Promoters of the supermarket proposal originally said the new supermarket would create 250 jobs. That’s now been revised to 210 jobs, two-thirds of which will be part time. This is of course an estimate. Even more of an estimate is the calculation that around 78 part and full time jobs will be lost in the Ludlow area if the store opens.

Rocks Green jobs symbol graph 1000

In green, new jobs (part and full time). For every replacement job
created in the store (red), a job is lost in town.

The details

The proposed supermarket will create around 210 part and full time jobs (140 FTE). But with the store set to take a quarter of everyday trade from the town centre area, around 78 local jobs (47 FTE) will go as the in-town supermarkets cut back and independent traders struggle or close.

The analysis of new jobs and the loss of existing jobs has been conducted by Indigo Planning for the developer, Blackfriars. The techniques it uses are pretty standard but are not localised. Indigo is using the same method of estimating retail job numbers as would be used in any town in Britain. It makes no adjustment for the unique character of Ludlow’s shopping centre. Which retail chain occupies the Rocks Green store will also make a difference. A discount store such as Lidl or Netto would hit Aldi hard. Waitrose might take trade from butchers, bakers and the local food markets. If the developers have a retailer in mind, they are not letting on.

Indigo Planning says the new store and petrol station will create 210 jobs. It estimates that 140 of the jobs will be part time and 70 full time, giving 140 full time equivalent (FTE) jobs.[1]

Not all jobs will be new. Based on Indigo’s estimates, around 153 jobs will be additional jobs (93 FTE). That means that 78 jobs (47 FTE) will be lost from other businesses in Ludlow if the store gains planning permission.

The estimate of new jobs incorporates a 30% multiplier to take account of jobs created for cleaners, maintenance, training and supply of goods from the local area. I am not convinced by this multiplier. Cleaners will be local, but maintenance and training are usually corporate functions with staff coming from outside the area. Many retail chains do not source goods locally. And Indigo doesn’t seem to have taken account of the loss of supply chain jobs if, for example, a butcher or greengrocer closes in central Ludlow. This might mean that the loss of local jobs will be higher than Indigo is estimating.

[1]. Planning and Retail Statement , 9.40-9.60.

7 thought on “Ludlow Rocks Green Supermarket: 210 new jobs but nearly 80 town jobs to go”
  1. So how can you say jobs will be taken from elsewhere in town in my job which entails getting people back to work I could support at least 21 to apply who are currently unemployed where are you getting your figures from?

    1. The data is the developers and it refers to jobs not people. They say opening the supermarket will lead to loss of trade and jobs in the town centre.

  2. I’ve been saying all along that the “creating jobs” malarkey the developers come up with to support their speculative proposal is something we should raise an eyebrow to. Jobs lost in existing shops and supermarkets on the one hand, part-time / zero-hour contract jobs at the new supermarket, low-wage, insecure (many supermarket jobs are being and will be automated), little prospects of gaining valuable skills or attaining promotion, etc etc… the new jobs: it’s a red herring.
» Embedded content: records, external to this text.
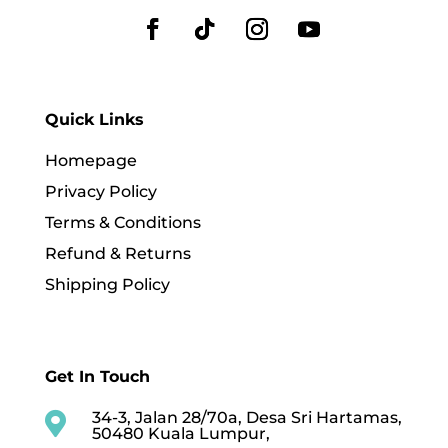
Quick Links
Homepage
Privacy Policy
Terms & Conditions
Refund & Returns
Shipping Policy
Get In Touch
34-3, Jalan 28/70a, Desa Sri Hartamas,

50480 Kuala Lumpur,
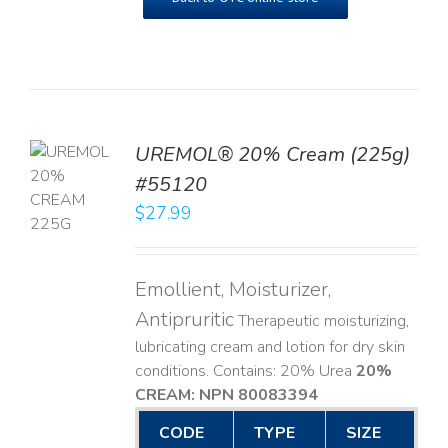
UREMOL® 20% Cream (225g)
TO
#55120
T
$
27.99
LS
Emollient, Moisturizer,
Antipruritic
Therapeutic moisturizing,
lubricating cream and lotion for dry skin
conditions. Contains: 20% Urea
20%
CREAM: NPN 80083394
​
CODE
TYPE
SIZE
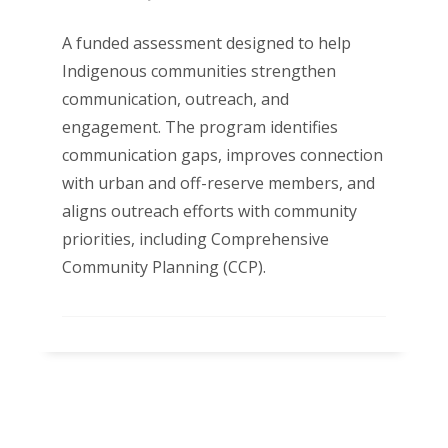
A funded assessment designed to help
Indigenous communities strengthen
communication, outreach, and
engagement. The program identifies
communication gaps, improves connection
with urban and off-reserve members, and
aligns outreach efforts with community
priorities, including Comprehensive
Community Planning (CCP).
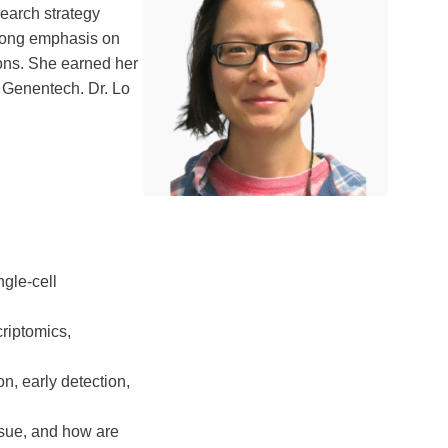
search strategy
strong emphasis on
ions. She earned her
 Genentech. Dr. Lo
ngle-cell
riptomics,
on, early detection,
ssue, and how are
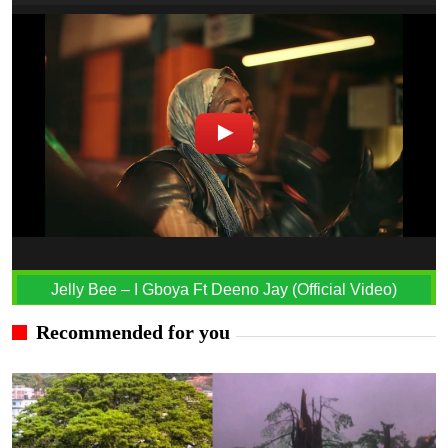
Jelly Bee – I Gboya Ft Deeno Jay (Official Video)
Recommended for you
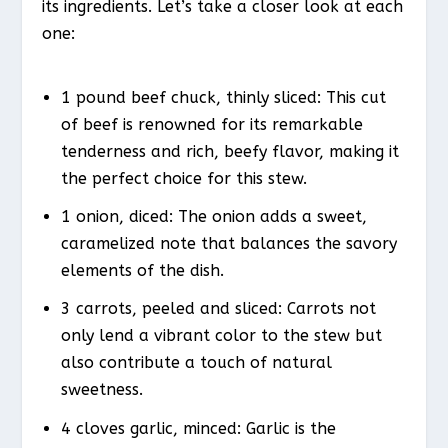
its ingredients. Let’s take a closer look at each
one:
1 pound beef chuck, thinly sliced: This cut
of beef is renowned for its remarkable
tenderness and rich, beefy flavor, making it
the perfect choice for this stew.
1 onion, diced: The onion adds a sweet,
caramelized note that balances the savory
elements of the dish.
3 carrots, peeled and sliced: Carrots not
only lend a vibrant color to the stew but
also contribute a touch of natural
sweetness.
4 cloves garlic, minced: Garlic is the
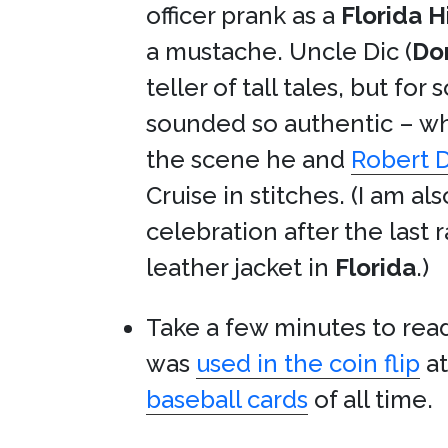
officer prank as a
Florida 
a mustache. Uncle Dic (
Do
teller of tall tales, but f
sounded so authentic – whe
the scene he and
Robert D
Cruise in stitches. (I am a
celebration after the last 
leather jacket in
Florida
.)
Take a few minutes to rea
was
used in the coin flip
a
baseball cards
of all time.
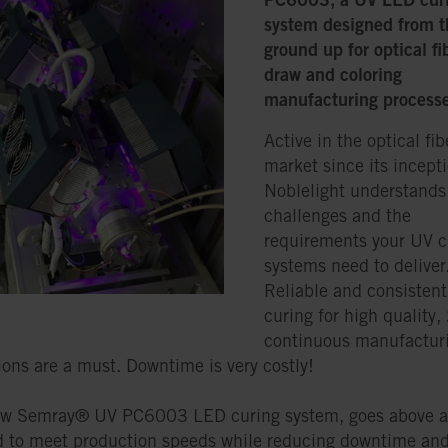
system designed from t
ground up for optical fi
draw and coloring
manufacturing process
Active in the optical fib
market since its incepti
Noblelight understands
challenges and the
requirements your UV c
systems need to deliver
Reliable and consisten
curing for high quality,
continuous manufactur
ions are a must. Downtime is very costly!
ew Semray® UV PC6003 LED curing system, goes above 
 to meet production speeds while reducing downtime an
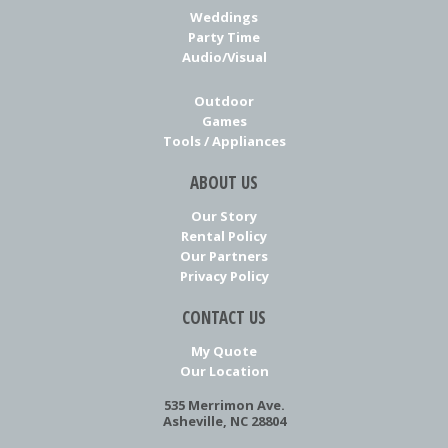
Weddings
Party Time
Audio/Visual
Outdoor
Games
Tools / Appliances
ABOUT US
Our Story
Rental Policy
Our Partners
Privacy Policy
CONTACT US
My Quote
Our Location
535 Merrimon Ave.
Asheville, NC 28804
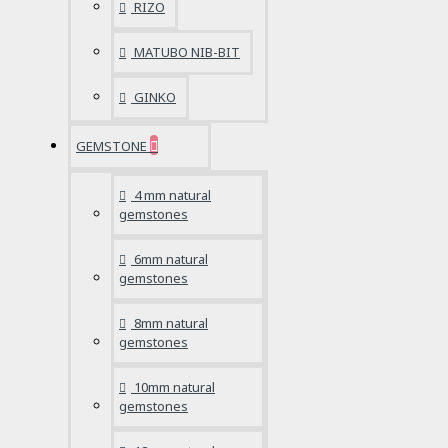
RIZO
MATUBO NIB-BIT
GINKO
GEMSTONE
4 mm natural
gemstones
6mm natural
gemstones
8mm natural
gemstones
10mm natural
gemstones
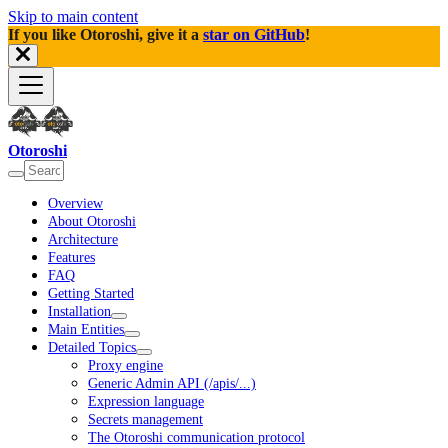
Skip to main content
If you like Otoroshi, give it a
star on GitHub
!
Otoroshi
Overview
About Otoroshi
Architecture
Features
FAQ
Getting Started
Installation
Main Entities
Detailed Topics
Proxy engine
Generic Admin API (/apis/...)
Expression language
Secrets management
The Otoroshi communication protocol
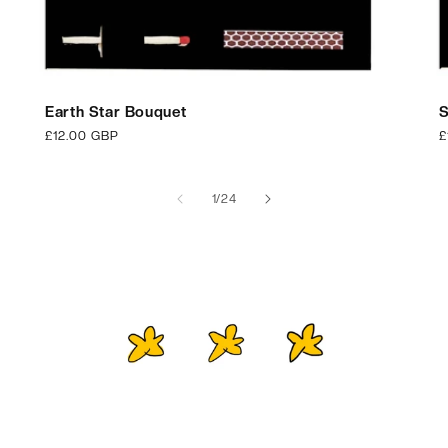
Earth Star Bouquet
S
Regular
£12.00 GBP
R
£
price
p
of
1
/
24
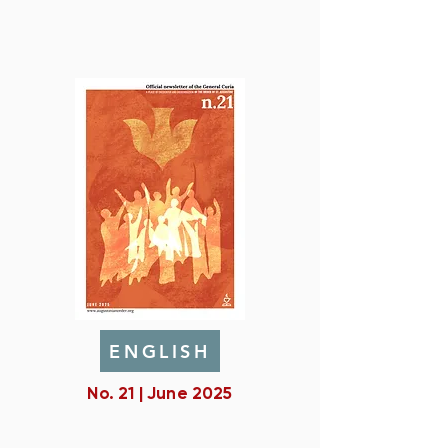
ENGLISH
No. 21 | June 2025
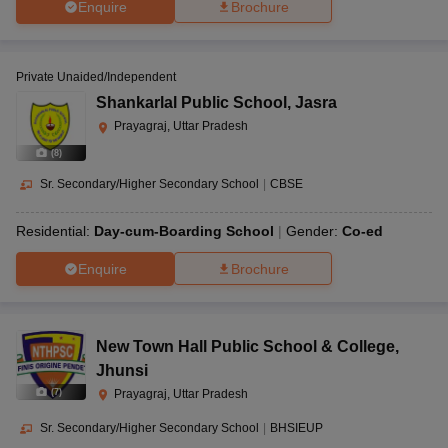
Enquire
Brochure
Private Unaided/Independent
Shankarlal Public School
,
Jasra
Prayagraj, Uttar Pradesh
(
8
)
Sr. Secondary/Higher Secondary School
|
CBSE
Residential:
Day-cum-Boarding School
Gender:
Co-ed
Enquire
Brochure
New Town Hall Public School & College
,
Jhunsi
(
7
)
Prayagraj, Uttar Pradesh
Sr. Secondary/Higher Secondary School
|
BHSIEUP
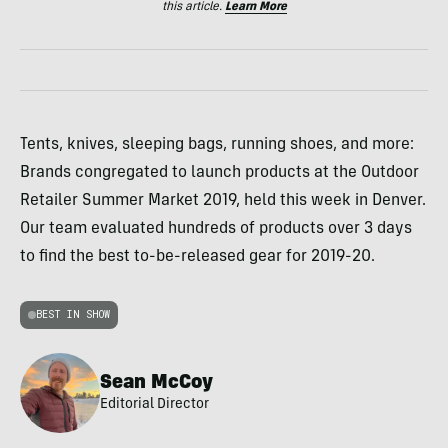
this article.
Learn More
Tents, knives, sleeping bags, running shoes, and more:
Brands congregated to launch products at the Outdoor
Retailer Summer Market 2019, held this week in Denver.
Our team evaluated hundreds of products over 3 days
to find the best to-be-released gear for 2019-20.
BEST IN SHOW
Sean McCoy
Editorial Director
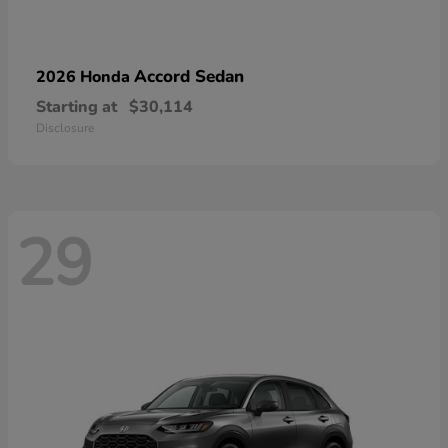
Accord Sedan
2026 Honda
Starting at
$30,114
Disclosure
29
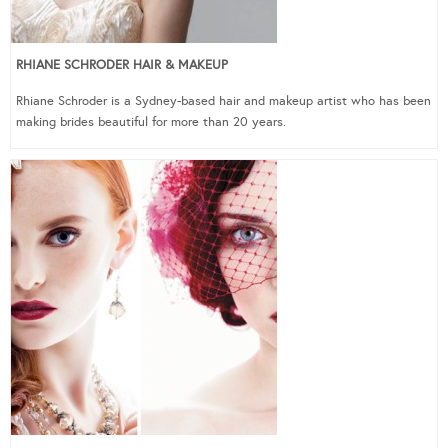
RHIANE SCHRODER HAIR & MAKEUP
Rhiane Schroder is a Sydney-based hair and makeup artist who has been
making brides beautiful for more than 20 years.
  3. No – one is mentioning the traders who will really feel the draught if this goes forward. I mean the little shops and cafes in Ludlow that depend mainly on passing trade and impulse buying. Anything that empties the town will empty their shops and their tills.

    Eventually they will be visited only by the odd tourist, thus becoming dependent on weather and time of year for their trade.

    These are the businesses left out of the calculations – which, by the way, sound to me rather like the ones probably made to justify a big new hospital hereabouts, before hard reality showed up just in time to save the waste of money.

  4. so this is what permission to develop an ‘eco park’ on the other side of the A49 actually meant – a gold rush for developers who have nil interest in the wellbeing of Ludlow. Anyone who still considers supermarkets are worth supporting needs to take a look at the recent TV programme on the subject of Tesco’s trading practices – not only will our in town traders lose out our local suppliers will find that they either cut their income to the bone or they go out of business.

  5. Tesco Doncaster which is one of the fourty three stores being axed by the out of town giant with the loss of 180 jobs. This was a superstore format of over 35,000sqft.

    Doncaster is a town with a population of 128,000. Ludlow is a town of 11,000. So for the developer to claim it will create over 200 jobs see totally spurious.

    The great tragedy in these debates is that the officers who work for Shropshire residents don’t have the remit to question these rose tinted claims. Then this is compounded by the lack of critical acumen held by the local press and finally sealed by local reprasentatives who often lack the experience to make complex decisions that impact their communities.